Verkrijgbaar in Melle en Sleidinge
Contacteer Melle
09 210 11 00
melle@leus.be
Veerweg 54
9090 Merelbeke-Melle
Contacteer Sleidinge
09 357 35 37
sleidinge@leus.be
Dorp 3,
==
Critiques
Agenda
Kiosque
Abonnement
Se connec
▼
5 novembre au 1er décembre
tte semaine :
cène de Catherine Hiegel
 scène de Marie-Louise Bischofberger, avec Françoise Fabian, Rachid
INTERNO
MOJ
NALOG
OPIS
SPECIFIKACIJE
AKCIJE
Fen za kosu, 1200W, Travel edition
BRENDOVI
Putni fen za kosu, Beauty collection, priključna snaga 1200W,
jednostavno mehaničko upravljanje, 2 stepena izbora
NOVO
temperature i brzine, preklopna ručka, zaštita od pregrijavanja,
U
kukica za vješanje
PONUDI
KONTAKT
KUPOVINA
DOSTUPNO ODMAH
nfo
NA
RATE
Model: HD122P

Task statement
Search the entries above for "kosu". Return every line that has it.

Reply
Fen za kosu, 1200W, Travel edition
Putni fen za kosu, Beauty collection, priključna snaga 1200W,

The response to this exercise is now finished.